Canon Peters said, 'Witnesses? In Crybbe?'
'Sorry, I wasn't thinking.'
'Wouldn't have known myself if I hadn't spotted all the police activity, so I grilled the newsagent. Apparently it must have happened last night, but he wasn't found until this morning.'
'Oh God, there's no chance he might have been still alive, lying there all night…?'
'Shouldn't think so. Head took most of it, I gather, I didn't go to look. A local milkman, it was, who spotted the wreckage and presumably said to himself, "Well, well, what a mess," and then wondered if perhaps he ought not to call Wynford, the copper. No hurry, though, because…'
'He wasn't local,' said Fay.
'Precisely.'
Fay said it for the second time this week. 'Why don't you get the hell out of this town, Dad? You're never going to feel you belong.'
'I like it here.'
'It irritates the hell out of you!'
'I know, but it's rather interesting. In an anthropological sort of way.' His beard twitched. She knew she wasn't getting the whole story. What was he hiding, and why?
Fay frowned, wondering if he'd seen the spoof FOR SALE notice she'd scribbled out during a ten-minute burst of depression last night. She said tentatively, 'Grace wouldn't want you to stay. You know that.'
'Now look, young Fay,' Canon Peters leaned forward in the chair, a deceptive innocence in the wide blue eyes which had wowed widows in a dozen parishes. 'More to the point, there's absolutely no need for you to hang around. You know my methods. No problem at all to find some lonely old totty among the immigrant population to cater for my whims. In fact, you're probably cramping my style.'
He raised the Guardian high so that all she could see was his fluffy while hair, like the bobble on an old-fashioned ski hat.

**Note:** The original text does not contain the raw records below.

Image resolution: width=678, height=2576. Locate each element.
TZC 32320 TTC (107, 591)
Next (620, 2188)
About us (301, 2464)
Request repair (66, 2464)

'Anyway,' he mumbled. 'Early stages yet. Could be months before I'm a dribbling old cabbage.'
'Dad, I'll…!' The phone rang. 'Yes, what…? Oh, Mrs. Seagrove.'
All she needed.
'Serves you right,' rumbled the Canon from the depths of the Guardian.

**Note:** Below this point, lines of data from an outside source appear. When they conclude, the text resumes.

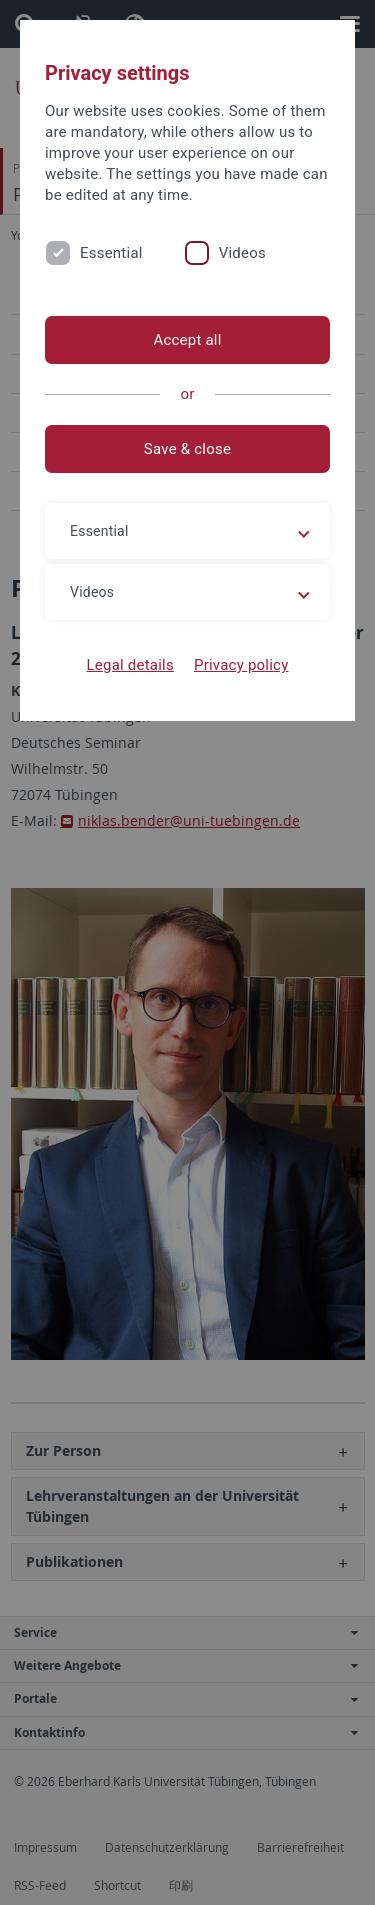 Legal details (130, 665)
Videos (242, 253)
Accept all (187, 340)
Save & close (187, 449)
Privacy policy (241, 665)
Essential (111, 253)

'I saw it again, Mrs Morrison. Last night. When the power was off.'
'Oh,' Fay said, as kindly as she could manage. 'Did you?'
'I can't bear it any more, Mrs Morrison.'
Fay didn't bother to ask her how she could see a huge coal-black beast when all the lights were out; she'd say she just could . She was one of the aforementioned lonely old Midland immigrant widows in a pretty cottage on the edge of town. One of the people who rang local reporters because they needed someone to make a cup of tea for.
'I'm at the end of my tether, Mrs Morrison. I'm going out of my mind. You wouldn't think anything as black as that could glow, would you? I'm shivering now, just remembering it.'
In other places they rang the police for help. But in Crybbe the police was Sergeant Wynford Wiley and nobody wanted to make a cup of tea for him.